The CDS widening for Portugal Telecom significantly outpaced the 6% widening observed for the overall European telecom sector over the same time period.

"Growing market concern for Portugal Telecom, which merged with Brazil's Oi SA last year, is likely stemming from uncertainty surrounding a potential USD8.7 billion sale of the company's assets to Altice SA," said Diana Allmendinger, Director, Fitch Solutions.

A shareholder vote on the sale was postponed until later this month amid discussions relating to the company's defaulted loans to Espirito Santo and questions pertaining to the validity of the Oi merger.

CDS liquidity for Portugal Telecom increased sharply late last month after dropping in the months prior. Currently, CDS on Portugal Telecom are trading in the third regional percentile (or with more liquidity than 97% of Fitch's European CDS pricing universe).

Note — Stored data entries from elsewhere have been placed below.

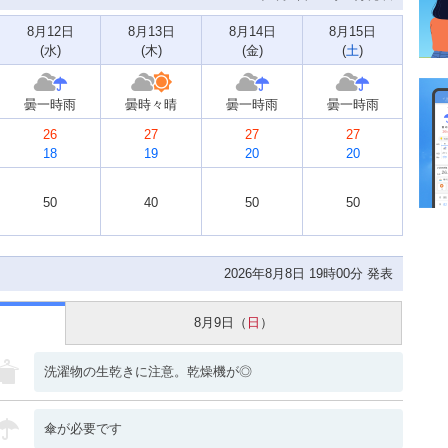
8月12日
8月13日
8月14日
8月15日
(
水
)
(
木
)
(
金
)
(
土
)
曇一時雨
曇時々晴
曇一時雨
曇一時雨
26
27
27
27
18
19
20
20
50
40
50
50
2026年8月8日 19時00分 発表
8月9日（
日
）
洗濯物の生乾きに注意。乾燥機が◎
傘が必要です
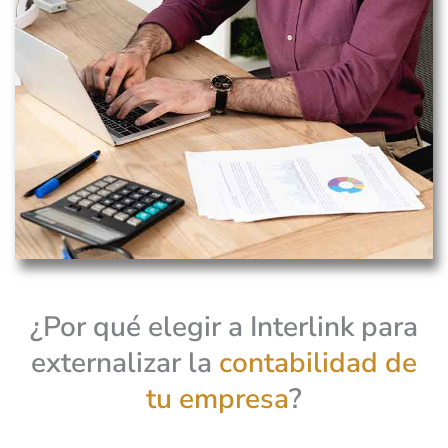
¿Por qué elegir a Interlink para
externalizar la
contabilidad de
tu empresa
?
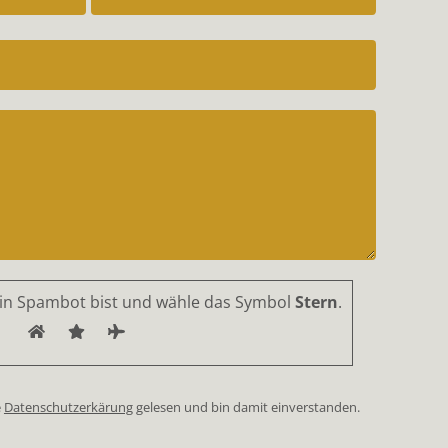
ein Spambot bist und wähle das Symbol
Stern
.
e
Datenschutzerkärung
gelesen und bin damit einverstanden.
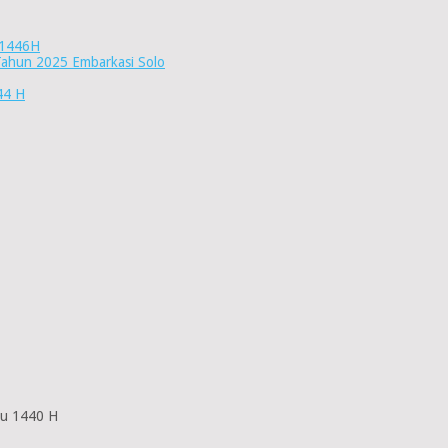
 1446H
Tahun 2025 Embarkasi Solo
44 H
au 1440 H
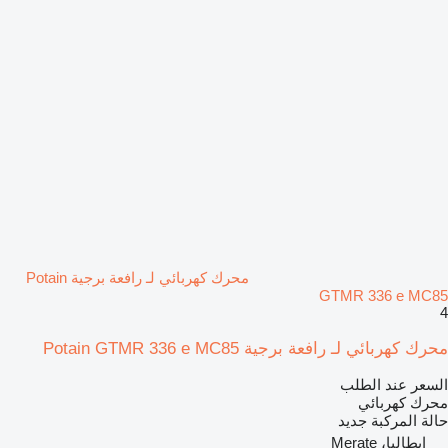
محرك كهربائي لـ رافعة برجية Potain
GTMR 336 e MC85
4
محرك كهربائي لـ رافعة برجية Potain GTMR 336 e MC85
السعر عند الطلب
محرك كهربائي
حالة المركبة
جديد
إيطاليا، Merate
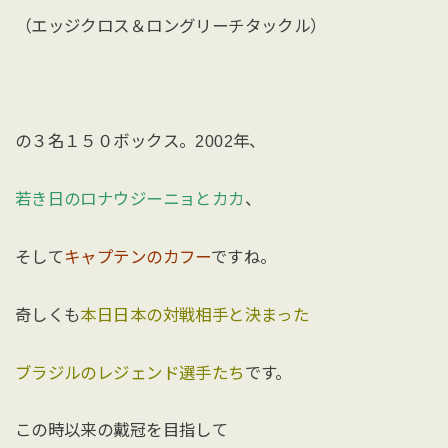
（エッジクロス＆ロングリーチタックル）
の３名１５０ボックス。2002年、
若き日のロナウジーニョとカカ
、
そして
キャプテンのカフー
ですね。
奇しくも
本日日本の対戦相手と決まった
ブラジルのレジェンド選手たち
です。
この時以来の戴冠を目指して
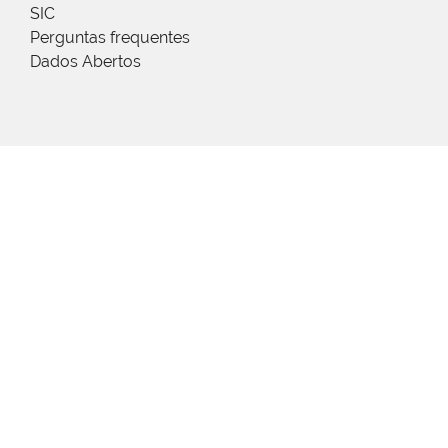
SIC
Perguntas frequentes
Dados Abertos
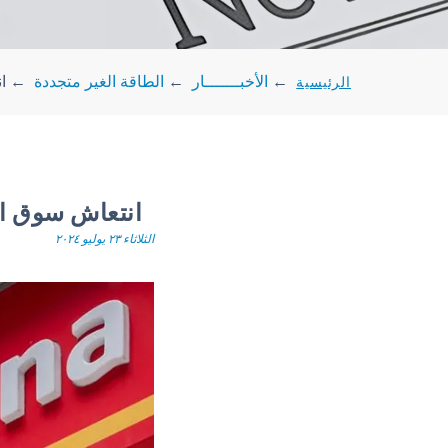
الرئيسية
←
الأخبـــــــار
←
الطاقة الغير متجددة
←
ا
انتعاش سوق ال
الثلاثاء ٢٣ يوليو ٢٠٢٤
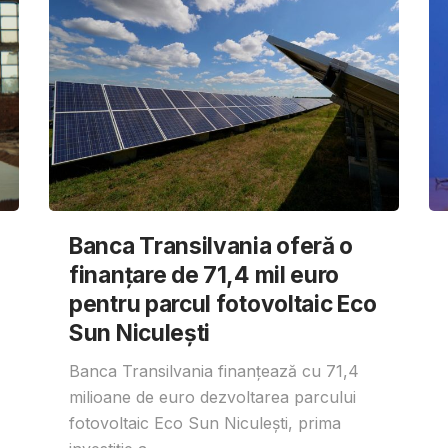
Banca Transilvania oferă o
finanțare de 71,4 mil euro
pentru parcul fotovoltaic Eco
Sun Niculești
Banca Transilvania finanțează cu 71,4
milioane de euro dezvoltarea parcului
fotovoltaic Eco Sun Niculești, prima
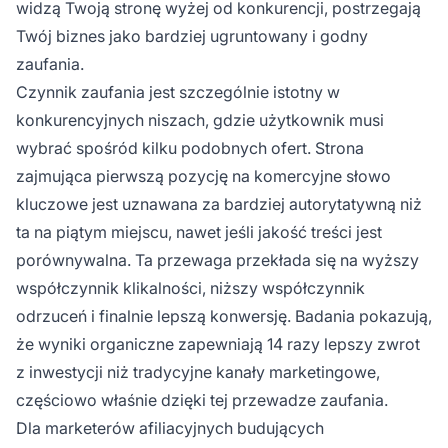
widzą Twoją stronę wyżej od konkurencji, postrzegają
Twój biznes jako bardziej ugruntowany i godny
zaufania.
Czynnik zaufania jest szczególnie istotny w
konkurencyjnych niszach, gdzie użytkownik musi
wybrać spośród kilku podobnych ofert. Strona
zajmująca pierwszą pozycję na komercyjne słowo
kluczowe jest uznawana za bardziej autorytatywną niż
ta na piątym miejscu, nawet jeśli jakość treści jest
porównywalna. Ta przewaga przekłada się na wyższy
współczynnik klikalności, niższy współczynnik
odrzuceń i finalnie lepszą konwersję. Badania pokazują,
że wyniki organiczne zapewniają 14 razy lepszy zwrot
z inwestycji niż tradycyjne kanały marketingowe,
częściowo właśnie dzięki tej przewadze zaufania.
Dla marketerów afiliacyjnych budujących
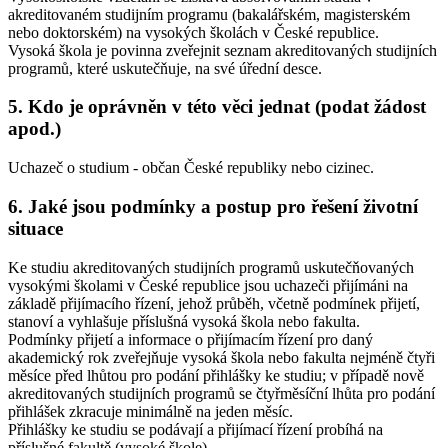
akreditovaném studijním programu (bakalářském, magisterském
nebo doktorském) na vysokých školách v České republice.
Vysoká škola je povinna zveřejnit seznam akreditovaných studijních
programů, které uskutečňuje, na své úřední desce.
5. Kdo je oprávněn v této věci jednat (podat žádost
apod.)
Uchazeč o studium - občan České republiky nebo cizinec.
6. Jaké jsou podmínky a postup pro řešení životní
situace
Ke studiu akreditovaných studijních programů uskutečňovaných
vysokými školami v České republice jsou uchazeči přijímáni na
základě přijímacího řízení, jehož průběh, včetně podmínek přijetí,
stanoví a vyhlašuje příslušná vysoká škola nebo fakulta.
Podmínky přijetí a informace o přijímacím řízení pro daný
akademický rok zveřejňuje vysoká škola nebo fakulta nejméně čtyři
měsíce před lhůtou pro podání přihlášky ke studiu; v případě nově
akreditovaných studijních programů se čtyřměsíční lhůta pro podání
přihlášek zkracuje minimálně na jeden měsíc.
Přihlášky ke studiu se podávají a přijímací řízení probíhá na
příslušné fakultě (vysoké škole).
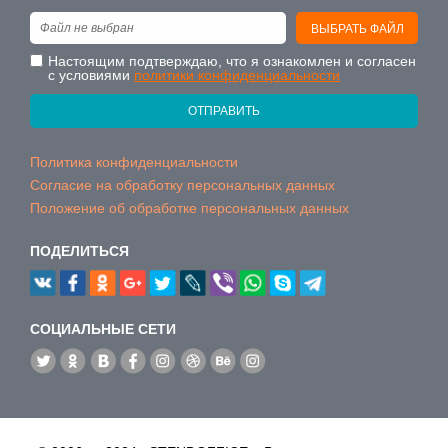
Файл не выбран
ВЫБРАТЬ ФАЙЛ
Настоящим подтверждаю, что я ознакомлен и согласен
с условиями
политики конфиденциальности
ОТПРАВИТЬ
Политика конфиденциальности
Согласие на обработку персональных данных
Положение об обработке персональных данных
ПОДЕЛИТЬСЯ
CОЦИАЛЬНЫЕ СЕТИ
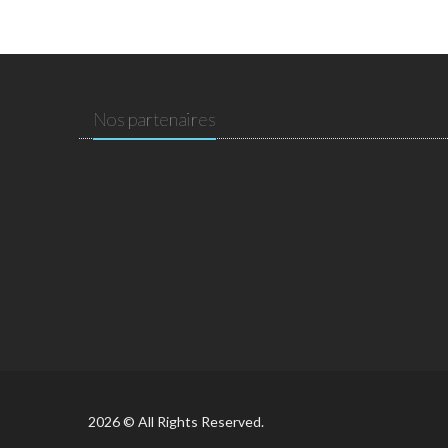
Nos partenaires
2026 © All Rights Reserved.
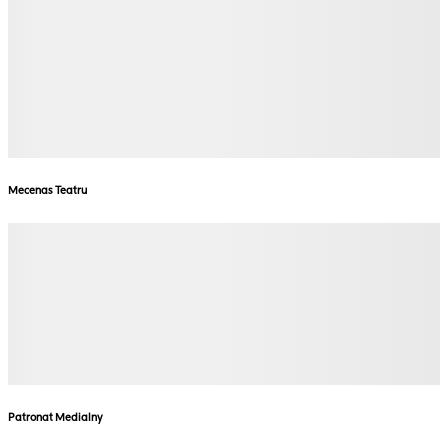
Mecenas Teatru
Patronat Medialny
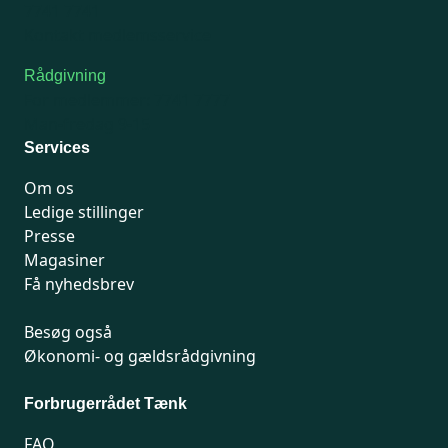
7741 7741
Kontakt medlemsservice
Rådgivning
For medlemmer: 7741 7777
Man-fredag 9-15
Services
Om os
Ledige stillinger
Presse
Magasiner
Få nyhedsbrev
Besøg også
Økonomi- og gældsrådgivning
Forbrugerrådet Tænk
FAQ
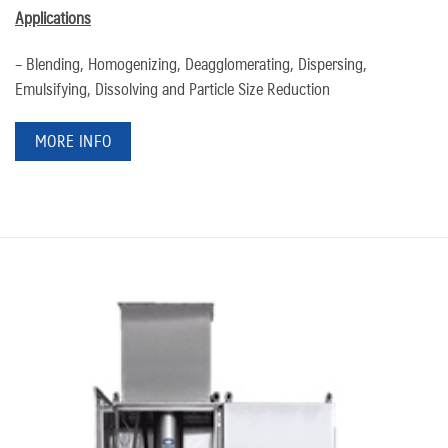
Applications
– Blending, Homogenizing, Deagglomerating, Dispersing,
Emulsifying, Dissolving and Particle Size Reduction
MORE INFO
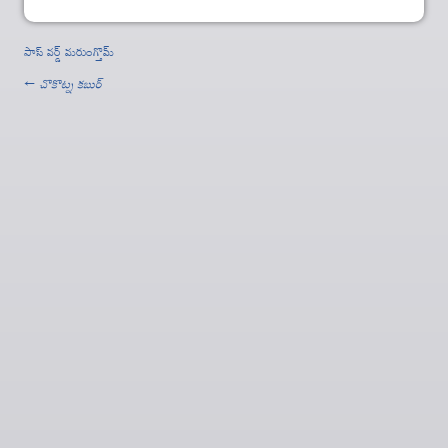
పాస్ వర్డ్ మరుంగ్తొమ్
←
చొకొట్న కబుర్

Fitch Solutions case studies build on data from its CDS Pricing Service and proprietary quantitative models, including CDS Implied Ratings. These credit risk indicators are designed to provide real-time, market-based views of creditworthiness. As such, they can and often do reflect more short term market views on factors such as currencies, seasonal market effects and short-term technical influences. This is in contrast to Fitch Ratings' Issuer Default Ratings (IDRs), which are based on forward-looking fundamental credit analysis over an extended period of time.